Originally, a Union church was made up of two churches of differing denominations that used the same property and owned it jointly (as opposed to one church renting the property from the other and using it for services). In such cases, the term Union church might actually refer to the building or the property. For instance, if a Presbyterian congregation and a Reformed congregation both used and jointly owned a building, how would a person refer to that building? Normally, with a single congregation meeting in one place, the building would be called “the Presbyterian church” or “the Reformed church.” But in the case of two churches with joint ownership of the property, the building would be referred to as “the Union church.” So, instead of people saying, “The meeting will be held down at the Presbyterian/Reformed church,” they would say, “The meeting will be held down at the Union church.”
A Union church would have two (or more) separate pastors and congregations. The concept of having a Union church started in areas where the population was small enough that no single congregation could afford to build and maintain its own building.
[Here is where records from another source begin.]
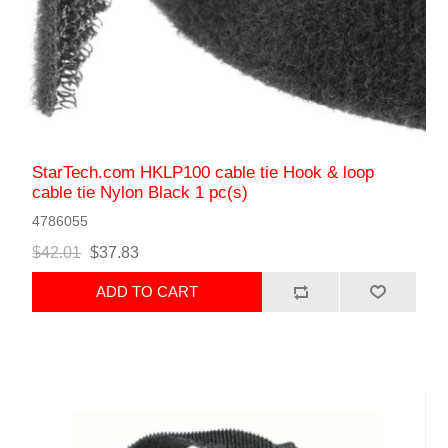
StarTech.com HKLP100 cable tie Hook & loop
cable tie Nylon Black 1 pc(s)
4786055
$42.01
$37.83
ADD TO CART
In some cases, if one congregation grew, it might move on to its own property, and the remaining congregation(s) would “buy out” the interest of the other congregation. In other cases, the congregations might develop such a working relationship that they decide to fully unite under one name and denomination.
Although the original arrangement is rare today, the name “Union Church” is still in use. In many cases, this term is used by churches that want to emphasize that they are non-denominational and that they welcome and affirm all people regardless of their ethnicity, gender, sexual orientation, individual beliefs, or denominational affiliation. In these cases, the church’s greatest concern may be that people be accepted and affirmed regardless of what the Word of God may have to say on any given topic or lifestyle choice. The name “Union Church” may indicate this approach, but it is by no means certain. The name might be a historical holdover, or it might have been chosen for other reasons. As with any church, regardless of the name, it is important to find out what a Union church believes and how it functions before committing to membership, involvement, and support.